「ここだよ。さあ、入って。」
そう言ってピットは扉を開けてジュリアを先に入れた。外見は洞窟を改造して造ったような感じだった。自分の住んでいる城と比べるのは普通に考えればおかしいが、見た感じ狭そうだった。しかし中に入ってジュリアは驚いた。
「この卵・・・。」
ジュリアは案内された部屋にある卵の存在とその量に驚いた。しかも卵はニワトリが産むような茶色や白の卵ではなく、カラフルに彩られたいわゆるイースターエッグだったのだ。大きさも普通の卵に比べてダチョウの卵の大きさくらいだろうか、かなり大きかった。
「人間の世界では復活祭とか何とか言ってるんでしょ?何かの神様が復活したのを祝うお祭りみたいだけど、こっちでは生命を育む目的でこの卵を産んでるんだ。産んだ卵は森の神様が現れると言われているところに持って行って、神様に捧げるんだ。この神様が森のあらゆる生き物を創り出すんだけど、この卵が神様にとって生き物を創り出す時のエネルギーになるんだ。つまり僕たちは神様のお手伝いをしているってわけ。」
「産んでる?」
ジュリアはその言葉に疑問を覚えた。
「そう、僕達はこの卵を産む仕事をこの時期にしてるんだよ。君にはその卵を産む手伝いをしてもらうよ。」
ニコニコしながらピットは言った。卵なんて人間は産めないし、ありえるはずがない。ジュリアは動揺した。手伝いはそこまで大したことではないものだろうとタカをくくってたジュリアにはまた大きな衝撃だった。それにジュリアはまだ処女だったため、これからされること、城の教育係に最近教わったことだが、であろうことを想像すると顔を赤らめながら反論した。
「む、無理にきまってるでしょ、人間がどうやって生まれるか知ってるの!?」
「大丈夫だよ、それはこっちでできるようにするから。心配しないで。それにこの森から出たいんでしょ?はじめに約束したじゃん。」
今更もう遅い、とでもいうような感じでニコニコと含み笑いを浮かべながらピットは言った。その時ジュリアは背筋が凍るような感覚を覚えた。
将来はかっこいい王子様と結婚するまで純潔ですごして、そして処女を捧げるつもりだったのに、このままだとラビ族に処女を奪われてしまう。まさに貞操の危機だった。しかし条件を安易に飲んでしまった自分にも悪いところはあった。とにかくこれから起こることが早く終わって自分の住居となっている城へ帰りたかった。ピットから服を脱いで体を洗うように言われたので、ジュリアはピットの誘導に従ってシャワー室に入った。
「じゃあ、僕もシャワー浴びるから終わったらそこにあるバスローブを着て待っててね。自分の服はそこの籠に入れてね。」
ウキウキした調子でピットは言い、さっさと服を脱いで別のシャワー室へと入っていった。それを見たジュリアはさすがに服を脱ぐ気分にはなれなかった。しかし帰るためにはこれから指示されることにはすべて従わなくてはいけないのだろうとジュリアは思った。
そして意を決して服に手をかけ、一気にブラウスやショーツといった服を脱ぎ服を籠へ入れると、さっとシャワー室へと入っていった。シャワー室には丁寧にシャンプーとリンスと石鹸といった体を洗うためのものがあらかじめ用意されていたが、それらが置いてある棚の横に淡いピンク色の妖しげな液体がガラスのコップに入っていた。
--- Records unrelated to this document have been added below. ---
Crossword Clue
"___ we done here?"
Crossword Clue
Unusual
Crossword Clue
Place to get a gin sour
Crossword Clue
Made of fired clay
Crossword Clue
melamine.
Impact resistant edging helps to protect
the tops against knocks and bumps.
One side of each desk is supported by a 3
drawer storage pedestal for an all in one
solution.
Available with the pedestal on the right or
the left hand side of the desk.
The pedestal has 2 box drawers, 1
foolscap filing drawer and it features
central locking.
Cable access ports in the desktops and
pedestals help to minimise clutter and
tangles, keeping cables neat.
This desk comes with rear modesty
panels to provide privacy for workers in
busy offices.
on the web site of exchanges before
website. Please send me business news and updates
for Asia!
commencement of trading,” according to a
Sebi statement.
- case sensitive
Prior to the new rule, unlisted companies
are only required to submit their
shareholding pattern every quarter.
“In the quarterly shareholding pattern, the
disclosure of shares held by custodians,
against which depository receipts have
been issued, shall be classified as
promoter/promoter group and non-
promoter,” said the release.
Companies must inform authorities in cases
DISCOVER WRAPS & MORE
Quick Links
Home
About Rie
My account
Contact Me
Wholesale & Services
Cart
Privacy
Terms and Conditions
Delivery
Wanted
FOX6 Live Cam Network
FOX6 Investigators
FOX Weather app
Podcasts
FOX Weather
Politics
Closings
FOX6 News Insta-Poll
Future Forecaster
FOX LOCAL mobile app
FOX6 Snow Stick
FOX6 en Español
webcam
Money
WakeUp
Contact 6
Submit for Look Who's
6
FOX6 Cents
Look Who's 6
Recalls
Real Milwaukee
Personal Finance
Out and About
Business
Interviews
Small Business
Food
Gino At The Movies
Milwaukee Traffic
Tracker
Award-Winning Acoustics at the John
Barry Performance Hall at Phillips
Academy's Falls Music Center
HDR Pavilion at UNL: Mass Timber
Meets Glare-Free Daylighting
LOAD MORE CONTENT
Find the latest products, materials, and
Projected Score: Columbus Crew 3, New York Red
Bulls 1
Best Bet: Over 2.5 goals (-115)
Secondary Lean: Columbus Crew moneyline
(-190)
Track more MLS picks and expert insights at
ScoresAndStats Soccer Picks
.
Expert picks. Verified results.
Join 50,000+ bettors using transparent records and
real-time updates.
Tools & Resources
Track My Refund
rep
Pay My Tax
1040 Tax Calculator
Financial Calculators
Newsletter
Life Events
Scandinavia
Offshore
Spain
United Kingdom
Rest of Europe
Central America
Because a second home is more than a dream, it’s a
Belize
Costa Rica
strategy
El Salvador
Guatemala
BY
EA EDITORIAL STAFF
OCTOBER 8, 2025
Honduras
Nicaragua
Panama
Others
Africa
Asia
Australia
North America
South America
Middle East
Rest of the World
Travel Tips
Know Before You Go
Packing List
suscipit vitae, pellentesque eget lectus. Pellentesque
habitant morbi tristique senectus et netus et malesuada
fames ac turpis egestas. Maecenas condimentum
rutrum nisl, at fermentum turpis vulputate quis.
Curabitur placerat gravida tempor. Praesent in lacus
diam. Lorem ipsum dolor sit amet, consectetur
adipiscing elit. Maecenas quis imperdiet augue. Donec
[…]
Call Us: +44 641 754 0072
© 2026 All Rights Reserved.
その横には紙が置いてあり、『シャワーを浴びる前にのんで。』と書かれていた。
これから自分はどうなるのだろう。そう考えると不安の二文字しか出てこないが、震える手でコップを掴むと目をつむってその液体を一気飲みした。口当たりはなぜか爽やかで花のような甘い香りが鼻を突きぬけた。その香りを嗅ぐとなぜか気分が落ち着いてきてとろけるような感覚に襲われた。
その気分のまま髪の毛や体を洗い始める。洗うたびに体が火照りだし全身がやさしく撫でまわされているような気がして、それだけで気持ちいい気分になっていった。シャワー室を出て髪の毛を乾かしバスローブを羽織ると、すでに体を洗え終えたピットが待っていた。
「どう、気持ちよかった?」
嬉しそうな表情でジュリアを見た。その時のジュリアは火照りのせいかぼおっとしていて目が虚ろだった。その表情を読み取ったピットはジュリアの手を引いてまた別な部屋へと案内した。